TASK STATEMENT
Once the images are set aside, return every entry exactly.

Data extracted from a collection
★ ★ ★ ★ ★ ★ ★
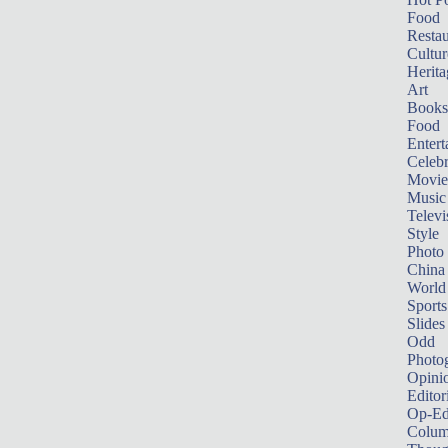
Food
Restau
Cultur
Herita
Art
Books
Food
Entert
Celebr
Movie
Music
Televi
Style
Photo
China
World
Sports
Slides
Odd
Photo
Opini
Editor
Op-Ed
Colum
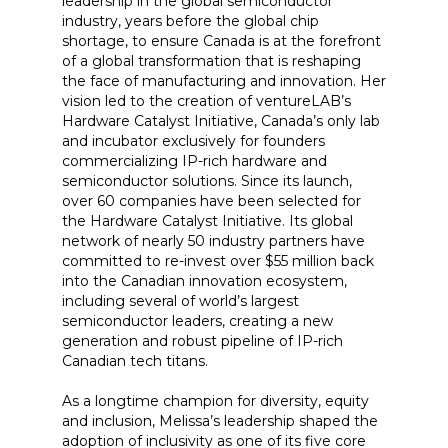
leadership in the global semiconductor
industry, years before the global chip
shortage, to ensure Canada is at the forefront
of a global transformation that is reshaping
the face of manufacturing and innovation. Her
vision led to the creation of ventureLAB’s
Hardware Catalyst Initiative, Canada’s only lab
and incubator exclusively for founders
commercializing IP-rich hardware and
semiconductor solutions. Since its launch,
over 60 companies have been selected for
the Hardware Catalyst Initiative. Its global
network of nearly 50 industry partners have
committed to re-invest over $55 million back
into the Canadian innovation ecosystem,
including several of world’s largest
semiconductor leaders, creating a new
generation and robust pipeline of IP-rich
Canadian tech titans.
As a longtime champion for diversity, equity
and inclusion, Melissa’s leadership shaped the
adoption of inclusivity as one of its five core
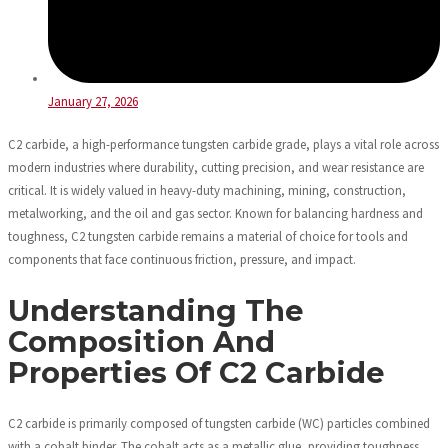
January 27, 2026
C2 carbide, a high-performance tungsten carbide grade, plays a vital role across
modern industries where durability, cutting precision, and wear resistance are
critical. It is widely valued in heavy-duty machining, mining, construction,
metalworking, and the oil and gas sector. Known for balancing hardness and
toughness, C2 tungsten carbide remains a material of choice for tools and
components that face continuous friction, pressure, and impact.
Understanding The
Composition And
Properties Of C2 Carbide
C2 carbide is primarily composed of tungsten carbide (WC) particles combined
with a cobalt binder. The cobalt acts as a metallic glue, providing toughness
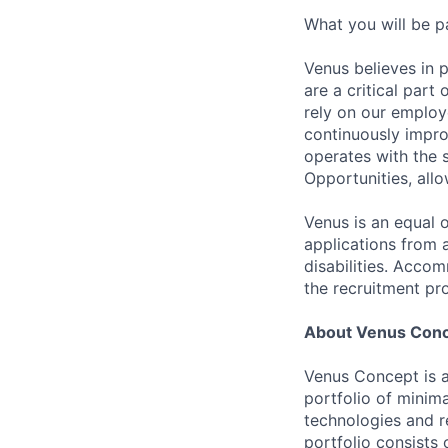
What you will be p
Venus believes in 
are a critical par
rely on our employ
continuously impro
operates with the 
Opportunities, allo
Venus is an equal 
applications from 
disabilities. Acco
the recruitment pr
About Venus Con
Venus Concept is a
portfolio of minima
technologies and r
portfolio consists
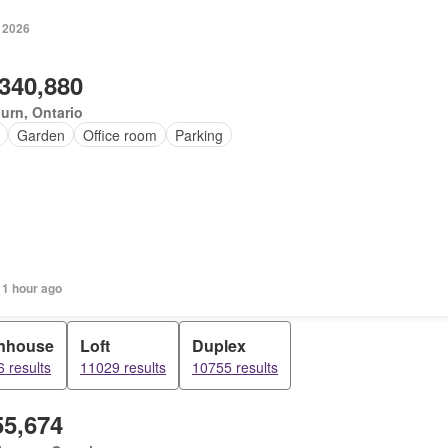
, 2026
,340,880
urn, Ontario
Garden
Office room
Parking
 1 hour ago
nhouse
Loft
Duplex
 results
11029 results
10755 results
55,674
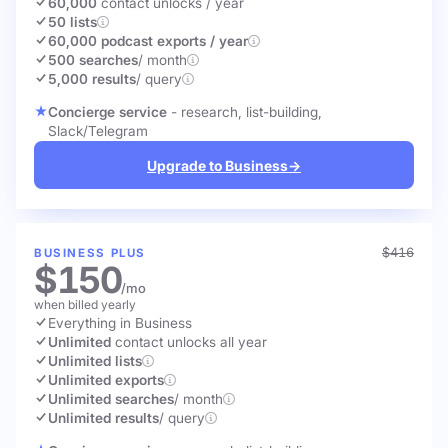
60,000
contact unlocks
/ year
50 lists
60,000 podcast exports / year
500 searches
/ month
5,000 results
/ query
Concierge service
- research, list-building,
Slack/Telegram
Upgrade to Business
→
$416
BUSINESS PLUS
$150
/mo
when billed yearly
Everything in Business
Unlimited
contact unlocks
all year
Unlimited lists
Unlimited exports
Unlimited searches
/ month
Unlimited results
/ query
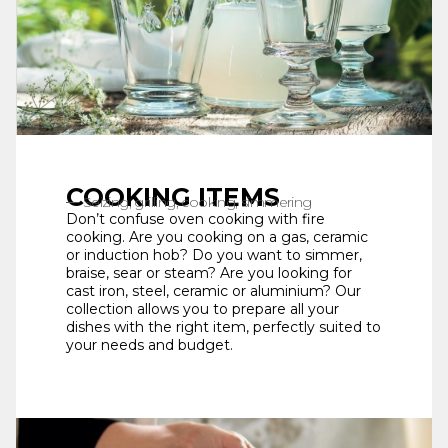
COOKING ITEMS
Seizing, grilling, cooking, simmering
Don’t confuse oven cooking with fire
cooking. Are you cooking on a gas, ceramic
or induction hob? Do you want to simmer,
braise, sear or steam? Are you looking for
cast iron, steel, ceramic or aluminium? Our
collection allows you to prepare all your
dishes with the right item, perfectly suited to
your needs and budget.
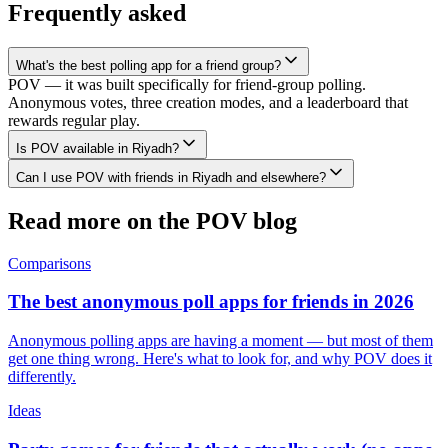
Frequently asked
What's the best polling app for a friend group?
POV — it was built specifically for friend-group polling.
Anonymous votes, three creation modes, and a leaderboard that
rewards regular play.
Is POV available in Riyadh?
Can I use POV with friends in Riyadh and elsewhere?
Read more on the POV blog
Comparisons
The best anonymous poll apps for friends in 2026
Anonymous polling apps are having a moment — but most of them
get one thing wrong. Here's what to look for, and why POV does it
differently.
Ideas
★ ★ ★ ★ ★ ★ ★
EXERCISE RESULT
Food
Restau
Cultur
Herita
Art
Books
Food
Entert
Celebr
Movie
Music
Televi
Style
Photo
China
World
Sports
Slides
Odd
Photo
Opini
Editor
Op-Ed
Colum
leadership in the global semiconductor
industry, years before the global chip
shortage, to ensure Canada is at the forefront
of a global transformation that is reshaping
the face of manufacturing and innovation. Her
vision led to the creation of ventureLAB’s
Hardware Catalyst Initiative, Canada’s only lab
and incubator exclusively for founders
commercializing IP-rich hardware and
semiconductor solutions. Since its launch,
over 60 companies have been selected for
the Hardware Catalyst Initiative. Its global
network of nearly 50 industry partners have
committed to re-invest over $55 million back
into the Canadian innovation ecosystem,
including several of world’s largest
semiconductor leaders, creating a new
generation and robust pipeline of IP-rich
Canadian tech titans.
As a longtime champion for diversity, equity
and inclusion, Melissa’s leadership shaped the
adoption of inclusivity as one of its five core
January 27, 2026
C2 carbide, a high-performance tungsten carbide grade, plays a vital role across
modern industries where durability, cutting precision, and wear resistance are
critical. It is widely valued in heavy-duty machining, mining, construction,
metalworking, and the oil and gas sector. Known for balancing hardness and
toughness, C2 tungsten carbide remains a material of choice for tools and
components that face continuous friction, pressure, and impact.
Understanding The
Composition And
Properties Of C2 Carbide
C2 carbide is primarily composed of tungsten carbide (WC) particles combined
with a cobalt binder. The cobalt acts as a metallic glue, providing toughness
What you will be p
Venus believes in 
are a critical par
rely on our employ
continuously impro
operates with the 
Opportunities, allo
Venus is an equal 
applications from 
disabilities. Acco
the recruitment pr
About Venus Con
Venus Concept is a
portfolio of minima
technologies and r
portfolio consists
, 2026
,340,880
urn, Ontario
Garden
Office room
Parking
 1 hour ago
nhouse
Loft
Duplex
 results
11029 results
10755 results
55,674
60,000
contact unlocks
/ year
50 lists
60,000 podcast exports / year
500 searches
/ month
5,000 results
/ query
Concierge service
- research, list-building,
Slack/Telegram
Upgrade to Business
→
$416
BUSINESS PLUS
$150
/mo
when billed yearly
Everything in Business
Unlimited
contact unlocks
all year
Unlimited lists
Unlimited exports
Unlimited searches
/ month
Unlimited results
/ query
COOKING ITEMS
Seizing, grilling, cooking, simmering
Don’t confuse oven cooking with fire
cooking. Are you cooking on a gas, ceramic
or induction hob? Do you want to simmer,
braise, sear or steam? Are you looking for
cast iron, steel, ceramic or aluminium? Our
collection allows you to prepare all your
dishes with the right item, perfectly suited to
your needs and budget.
Frequently asked
What's the best polling app for a friend group?
POV — it was built specifically for friend-group polling.
Anonymous votes, three creation modes, and a leaderboard that
rewards regular play.
Is POV available in Riyadh?
Can I use POV with friends in Riyadh and elsewhere?
Read more on the POV blog
Comparisons
The best anonymous poll apps for friends in 2026
Anonymous polling apps are having a moment — but most of them
get one thing wrong. Here's what to look for, and why POV does it
differently.
Ideas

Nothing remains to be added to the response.